Introduce Database.get() to access all datapoints for a scheme

hagenw commented 11 months ago

When working with multiple databases you are often faced with the task of getting labels for a particular scheme, e.g. gender. But as those can be stored very differently it is very hard to write code that works for all databases.

I would propose to add audformat.Database.get(schemes), that you can provide a single scheme or list of schemes and it will return all relevant data points in a series.

An example implementation is given by:

import typing

import pandas as pd

import audb
import audeer
import audformat

def get(
        db: audformat.Database,
        schemes: typing.Union[str, typing.Sequence],
) -> pd.Series:
    r"""Get all data points for the requested scheme(s)."""

    requested_schemes = audeer.to_list(schemes)

    # Check if requested schemes
    # are stored as labels in other schemes
    scheme_mappings = []
    for scheme_id, scheme in db.schemes.items():

        if scheme.uses_table and scheme_id in db.misc_tables:
            # Labels stored as misc table
            for column_id, column in db[scheme_id].columns.items():
                for requested_scheme in requested_schemes:
                    if (
                            column.scheme_id is not None
                            and requested_scheme in column.scheme_id
                    ):
                        scheme_mappings.append((scheme_id, requested_scheme))
                        break
        else:
            # Labels stored in scheme
            for requested_scheme in requested_schemes:
                if scheme_id in scheme.labels_as_list:
                    scheme_mappings.append((scheme_id, requested_scheme))
                    break

        # Get data points for requested schemes
        ys = []
        for table_id, table in db.tables.items():
            for column_id, column in table.columns.items():
                if any_scheme_in_column(requested_schemes, column, column_id):
                    y = db[table_id][column_id].get()
                    ys.append(clean_y(y))
                else:
                    for (scheme_id, mapping) in scheme_mappings:
                        if scheme_id in column_id:
                            y = db[table_id][column_id].get(map=mapping)
                            ys.append(clean_y(y))

        index = audformat.utils.union([y.index for y in ys])
        y = audformat.utils.concat(ys).loc[index]
        y.name = ', '.join(requested_schemes)

    return y

def any_scheme_in_column(schemes, column, column_id):
    r"""Check if any of the schemes is attached to the column.

    At the moment we also check for the column name,
    as some databases might forget to attach the scheme.

    """
    return any(
        [
            scheme in column_id
            or (column.scheme_id is not None and scheme in column.scheme_id)
            for scheme in schemes
        ]
    )

def clean_y(y: pd.Series) -> pd.Series:
    r"""Remove NaN and normalize dtype of series."""
    # TODO: at the moment we simply convert to string
    # to avoid errors for different categorical data types.
    # In real implementation we need to adjust those dtypes.
    return y.dropna().astype('string')

We can test with:

db = audb.load(
    'emodb',
    version='1.4.1',
    only_metadata=True,
    full_path=False,
    verbose=False,
)
y = get(db, ['gender', 'sex'])
print(y.head())

which returns

file
wav/03a01Fa.wav    male
wav/03a01Nc.wav    male
wav/03a01Wa.wav    male
wav/03a02Fc.wav    male
wav/03a02Nc.wav    male
Name: gender, sex, dtype: string

and

y = get(db, 'age')
print(y.head())

which returns

file
wav/03a01Fa.wav    31
wav/03a01Nc.wav    31
wav/03a01Wa.wav    31
wav/03a02Fc.wav    31
wav/03a02Nc.wav    31
Name: age, dtype: string

What is not yet solved is the handling of multi-channel databases.
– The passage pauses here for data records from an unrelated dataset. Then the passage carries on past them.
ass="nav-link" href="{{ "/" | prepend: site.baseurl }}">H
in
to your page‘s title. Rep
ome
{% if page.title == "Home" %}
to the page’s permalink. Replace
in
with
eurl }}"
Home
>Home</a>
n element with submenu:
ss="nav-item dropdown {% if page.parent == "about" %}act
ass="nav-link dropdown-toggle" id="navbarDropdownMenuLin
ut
E.g. if you have a two speaker conversation and gender labels for both speakers, audformat.utils.concat(ys).loc[index] will fail as you have the same index entry with different labels (or you have the same labels, then it would not fail, but you will have missing data).

We might also think about providing an argument to get() to restrict it to a given table type, or limiting it to certain samples by providing an index argument.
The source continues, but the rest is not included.